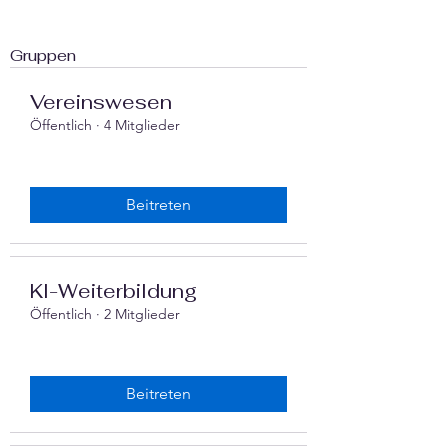
Gruppen
Vereinswesen
Öffentlich
·
4 Mitglieder
Beitreten
‍KI-Weiterbildung
Öffentlich
·
2 Mitglieder
Beitreten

▶ _Problem requirements_:
Recreate the listing above word for word, dropping each picture it contains.

▶ _Written solution_:
Gruppen
Vereinswesen
Öffentlich
·
4 Mitglieder
Beitreten
‍KI-Weiterbildung
Öffentlich
·
2 Mitglieder
Beitreten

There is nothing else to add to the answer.